Becca climbed down from the stool. “That’s about it, I guess,” she said. “The movers’ll be here in the morning. Thanks for your help. For all of it.”

“Just doing my job.”

“Your job.” She grinned slyly. “Does that normally include sleeping with the wives of your deceased clients?”

“Oh, sure. Absolutely. That’s one of the main parts of the job.”

“Well, I hope Les paid you enough.”

“I have been handsomely rewarded.”

“What exactly was your fee for this?”

“Ten bucks.”

She smirked. “Okay, so you won’t tell me.”

“My fees,” I proclaimed huffily, “are a private matter. Between me and my clients.”

“Ten dollars!” She laughed. “You know, I wouldn’t put it past you. Or Les. Les was as tight with a dollar as you are generous.”

“Shows how well you knew him,” I said. “Or me.”

“So,” she said. She held out her hand.

I took it. We shook formally. “Be well, Becca.”

“I will miss you, Brady Coyne.”

Irv Barth was happy. His estranged wife, Edna, was happy. Edna’s attorney was happy.

I, therefore, was happy.

How does a couple, married twenty-two years and hellbent on divorce, agree on the custody of what they love the most, when they both want to keep all of it?

It’s hard enough with kids. It can be even harder, I’ve learned, with vacation homes and luxury yachts and golden retrievers. But it’s pure hell when the dispute involves a priceless collection of American Indian artifacts that the couple, both archaeologists, have gathered over the course of a quarter century of expeditions.
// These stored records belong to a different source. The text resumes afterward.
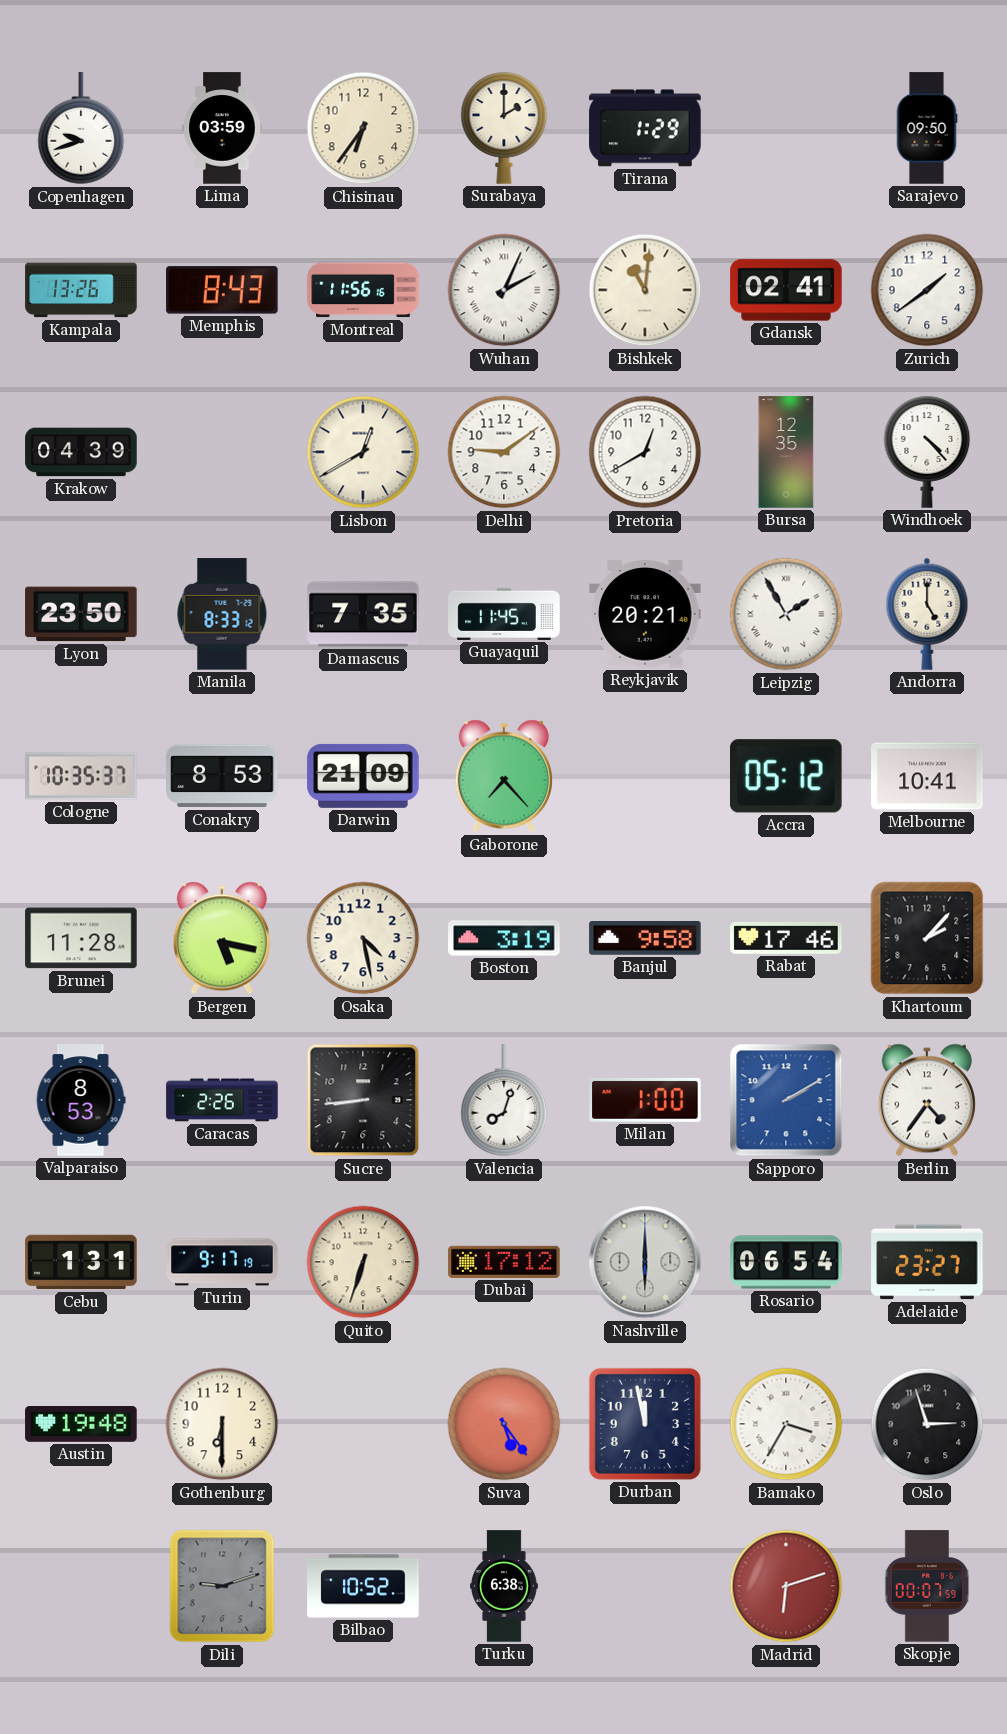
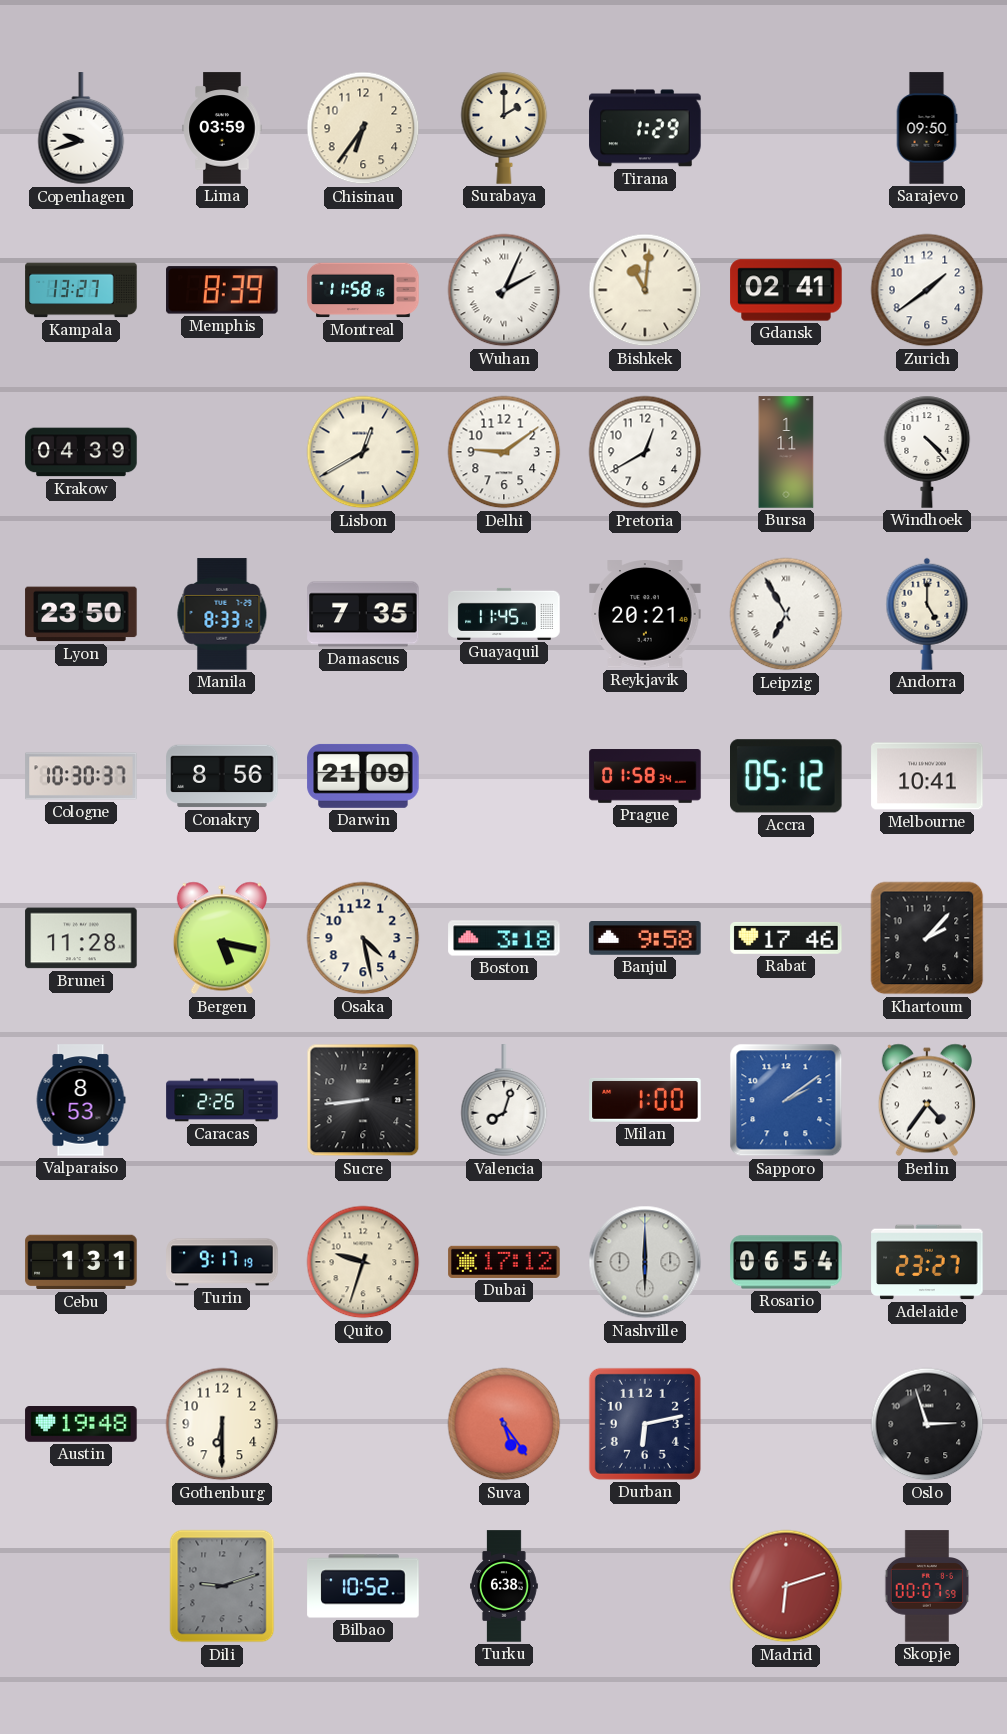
Kampala: 13:26 -> 13:27
Memphis: 8:43 -> 8:39
Montreal: 11:56 -> 11:58
Bursa: 12:35 -> 1:11
Leipzig: 1:55 -> 6:55
Cologne: 10:35 -> 10:30
Conakry: 8:53 -> 8:56
Gaborone: 7:23 -> none
Prague: none -> 01:58
Boston: 3:19 -> 3:18
Sapporo: 2:10 -> 2:09
Quito: 6:33 -> 9:33
Durban: 11:58 -> 6:13
Bamako: 3:35 -> none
They were a team. They coauthored books.

As Julie said, the foundations of their marriage had been a shaky structure of flaked and chipped flint and obsidian. And it had collapsed underneath them.

The solution was fairly obvious, once we all got past the greed. I found a small museum in Palo Alto that was willing to turn over an entire room to the collection. It would be the Barth Collection, housed in the Barth Room.

Irv and Edna would reap a tidy tax write-off. They could visit their arrowheads and pottery shards whenever they wanted. They could add to the collection. Each would deliver an annual address at the museum—Irv in October, Edna in May—for which they would be paid handsome honorariums.

It worked out well. Only a reconciliation would have been better.

So I leaned back in my desk chair, laced my hands behind my head, and swiveled around to gaze westward over the tops of the Copley Square buildings at the pink late-winter afternoon sky. Somewhere beyond the rooftops and chimneys there was a snow-covered meadow. My mind’s eye saw it clearly. The black serpentine shape that wound through it was the shell of ice that had frozen and thawed a dozen times during the winter over the deep-running brook that flowed under it. Native brook trout were finning drowsily in its currents. Pussy willows along the banks were feeling their sap begin to rise.

So was I. Spring was imminent.

I became aware of a buzz. I twirled around and picked up the phone. “Hi, Julie.”

“You daydreaming again?”

“I was deep in thought. Arcane points of law.”

“I bet. I’ve been buzzing you for about ten minutes.”

“Surely you exaggerate.”

“Gloria is on the line.”

“Thank you.” I pushed the button. “Hi, hon,” I said.

“What’s with the music?”

“Huh?”

“While I sat here on hold,” said Gloria, “cobwebs forming on me, I was forced to listen to the Ray Conniff Singers perform a medley from
The Sound of Music.
You must remember how much I hate Julie Andrews.”

“That music is a new feature designed for the listening enjoyment of the clients of my busy legal practice.”

“I would have expected Buddy Holly or Chuck Berry. The Beach Boys, at the very least.”

“Our music was selected on the basis of exhaustive research. The Ray Conniff Singers make people receptive to paying hideous fees to lawyers. What’s up?”

“Last time you were here you left your gloves.”

“And you suspect a Freudian accident.”

“I suspect you continue to be scatterbrained.”

“That was over a month ago.”

“Billy’s been wearing them,” she said. “Want ’em back?”

“Billy can have them.” I paused, “Is that why you called?”

“That’s it. I’ve been meaning to. Keep forgetting.”